------ Exercise data
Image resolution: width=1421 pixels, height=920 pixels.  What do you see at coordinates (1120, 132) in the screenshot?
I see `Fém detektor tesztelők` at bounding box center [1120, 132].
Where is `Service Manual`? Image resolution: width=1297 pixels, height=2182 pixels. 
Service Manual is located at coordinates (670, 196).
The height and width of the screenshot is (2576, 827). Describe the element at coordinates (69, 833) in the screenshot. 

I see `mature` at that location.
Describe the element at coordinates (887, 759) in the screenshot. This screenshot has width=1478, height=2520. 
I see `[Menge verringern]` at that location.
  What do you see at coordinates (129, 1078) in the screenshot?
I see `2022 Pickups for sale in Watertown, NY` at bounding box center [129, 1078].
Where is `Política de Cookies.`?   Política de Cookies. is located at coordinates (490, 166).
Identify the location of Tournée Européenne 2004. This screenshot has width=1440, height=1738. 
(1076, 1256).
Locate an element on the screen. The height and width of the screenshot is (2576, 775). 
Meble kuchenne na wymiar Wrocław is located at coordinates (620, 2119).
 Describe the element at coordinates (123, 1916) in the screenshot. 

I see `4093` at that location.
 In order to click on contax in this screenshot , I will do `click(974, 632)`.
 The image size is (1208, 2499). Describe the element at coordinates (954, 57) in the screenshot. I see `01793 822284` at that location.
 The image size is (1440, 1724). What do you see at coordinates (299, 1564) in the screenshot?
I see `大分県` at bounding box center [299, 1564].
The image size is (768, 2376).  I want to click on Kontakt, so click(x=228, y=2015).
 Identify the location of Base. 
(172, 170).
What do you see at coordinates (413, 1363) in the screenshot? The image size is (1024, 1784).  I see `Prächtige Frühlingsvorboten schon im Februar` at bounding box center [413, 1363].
------------
Print the records verbatim, stopping after the "The image size is (768, 2376)." line.

▸ **Written response**:
Image resolution: width=1421 pixels, height=920 pixels.  What do you see at coordinates (1120, 132) in the screenshot?
I see `Fém detektor tesztelők` at bounding box center [1120, 132].
Where is `Service Manual`? Image resolution: width=1297 pixels, height=2182 pixels. 
Service Manual is located at coordinates (670, 196).
The height and width of the screenshot is (2576, 827). Describe the element at coordinates (69, 833) in the screenshot. 

I see `mature` at that location.
Describe the element at coordinates (887, 759) in the screenshot. This screenshot has width=1478, height=2520. 
I see `[Menge verringern]` at that location.
  What do you see at coordinates (129, 1078) in the screenshot?
I see `2022 Pickups for sale in Watertown, NY` at bounding box center [129, 1078].
Where is `Política de Cookies.`?   Política de Cookies. is located at coordinates (490, 166).
Identify the location of Tournée Européenne 2004. This screenshot has width=1440, height=1738. 
(1076, 1256).
Locate an element on the screen. The height and width of the screenshot is (2576, 775). 
Meble kuchenne na wymiar Wrocław is located at coordinates (620, 2119).
 Describe the element at coordinates (123, 1916) in the screenshot. 

I see `4093` at that location.
 In order to click on contax in this screenshot , I will do `click(974, 632)`.
 The image size is (1208, 2499). Describe the element at coordinates (954, 57) in the screenshot. I see `01793 822284` at that location.
 The image size is (1440, 1724). What do you see at coordinates (299, 1564) in the screenshot?
I see `大分県` at bounding box center [299, 1564].
The image size is (768, 2376).  I want to click on Kontakt, so click(x=228, y=2015).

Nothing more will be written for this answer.